_Task goal_
In the records below, the lines from the one containing "opportunity to refresh" through the last are to be reproduced exactly and alone.

•••

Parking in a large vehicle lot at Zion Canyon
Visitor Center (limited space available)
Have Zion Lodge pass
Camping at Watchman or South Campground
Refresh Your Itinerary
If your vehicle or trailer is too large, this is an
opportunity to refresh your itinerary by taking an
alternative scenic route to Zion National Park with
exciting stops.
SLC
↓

•••

_Final answer_
opportunity to refresh your itinerary by taking an
alternative scenic route to Zion National Park with
exciting stops.
SLC
↓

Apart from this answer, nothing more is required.